I had a house where one of the showers trap probably wasn’t installed correctly because if we were gone for a few days we would get a little sewer gas smell but it would go away once we ran the water. Never had an issue when we were home with daily use.
Thanks, Tony. Possibly but I’m going tomorrow and will ask these questions. But why would the water in the P trap disappear so quickly though?
How many/where are S-traps installed, (other than the WC), eg. Island Sink with DW?
Does it have a proper Standpipe installed correctly?
Like others noted, dried out traps on seldom used drains, poor plumbing venting, i.e. sink or tub gurgling when toilet is flushed, sewer vent terminates in the attic and S-Traps siphoned dry. Definitely a plumbing issue.
Will check tomorrow. Thanks Jeffrey
Thanks Randy. All possible !
Seeing it is not a daily thing, I would look at the building pressure, referenced to the outdoors.
Dry Traps are easy to check, but when that doesn’t work, you need to find the source. An open trap facilitates sewer (or other smelly gas) to enter the building envelope, but it takes a negative differential pressure to allow it to enter the building. HVAC duct leaks are a primary. Wind direction and intensity is secondary, as well as Building Stack Effect.
You can have an open window in your house, but no air will come or go through it without a differential pressure. Focus on what causes the differential.
I went today and here are some facts that might give more insight:
- The smell always appearing in the Master bedroom/bathroom and it usually starts when they turn the AC on. Stays for 10 minutes then disappear.
- All water closets/fixtures are regularly used, so no dry traps
- The two sinks in the master bathroom doesn’t have P-Trap installed. It is a “Cup” style and the plumber that did the installation is arguing that they do not need a P-Trap as the floor drain has one?
- The vents pipes are extending well above roof surface and is way far from the exhaust fan pipe
Does this gives any new insight o what can this be?
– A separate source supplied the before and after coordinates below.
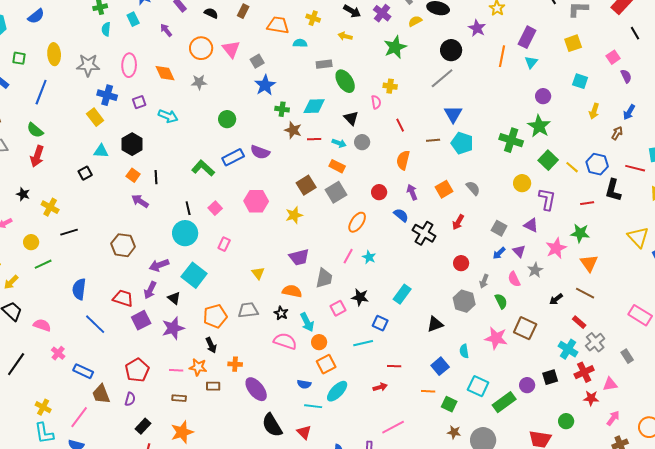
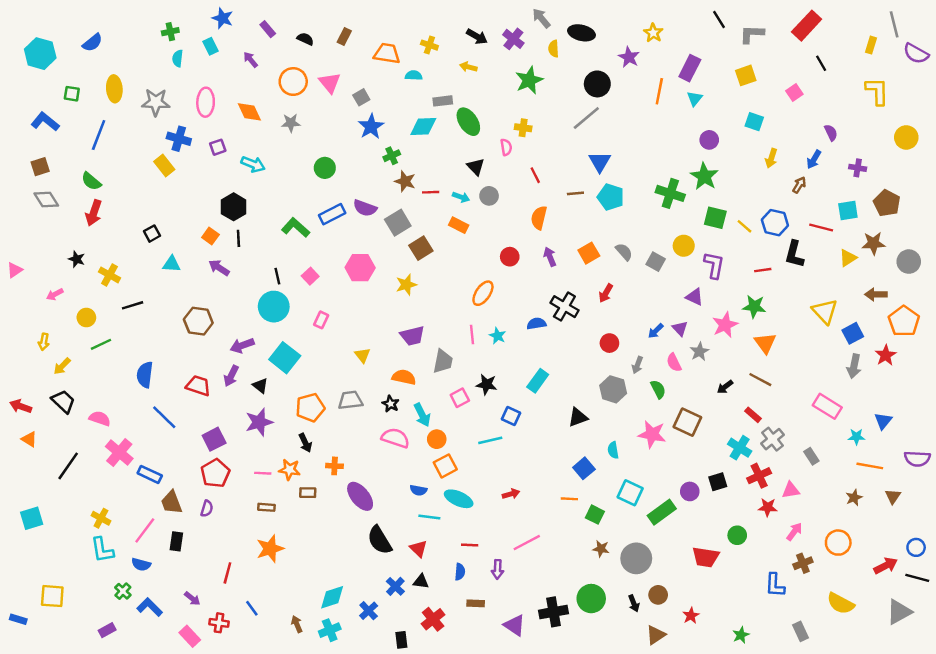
yellow semicircle: (415, 21) -> (554, 49), turned -64
purple semicircle: (626, 76) -> (831, 133), moved
cyan diamond: (314, 106) -> (423, 127), moved
green cross: (282, 109) -> (392, 156), turned -32
black hexagon: (132, 144) -> (234, 207), moved
cyan triangle: (101, 151) -> (172, 264), moved
green square: (548, 160) -> (715, 218), turned -30
gray square: (336, 192) -> (398, 223), moved
blue semicircle: (401, 215) -> (536, 324), moved, turned -49
gray square: (499, 228) -> (656, 262), moved
pink line: (348, 256) -> (472, 335), turned -35
purple square: (141, 320) -> (214, 439), moved
pink cross: (58, 353) -> (119, 453), size x1.6
red line: (394, 366) -> (470, 545), moved
cyan ellipse: (337, 391) -> (459, 499), turned 70
black rectangle: (143, 426) -> (176, 541), moved, turned -35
Could the vent pipes be leaking somewhere into the walls? Will a smoke test help confirm that?
Any help is appreciated.
I’ll also post the same in the “general inspection” section to expand the ideas.
Got a pic of this???
Also… did you observe any AAV’s, as they typically only last a few years and nobody ever replaces them because they don’t realize they go bad so quick.
A smoke test or the preferred peppermint oil test will confirm the proper installation of plumbing vents and trap seals.
Where is the pic of the “Cup style”? I’ve never heard of that before.
Looks more like a hair trap typically installed in a beauticians sink. Not exact, but close.
Yeap. And I’d be willing to bet that is the problem.
As I said, HVAC duct leaks pressure/depressurize the building if the leaks are outside of the conditioned space. A Micro-manometer will show you change when the HVAC is turned on. Smoke can also detect this if you know how…
Looks a bit like a drum trap. Do they also have clogging problems. I also like @dandersen approach because the issue starts when the AC fires up.
“The main problem with drum traps is that they’re not self-scouring. A drum trap holds so much water that the water and solids coming in to the trap will not be pulled directly through, which can allow for the accumulation of solids in the bottom of the trap. This makes drum traps more prone to getting clogged.”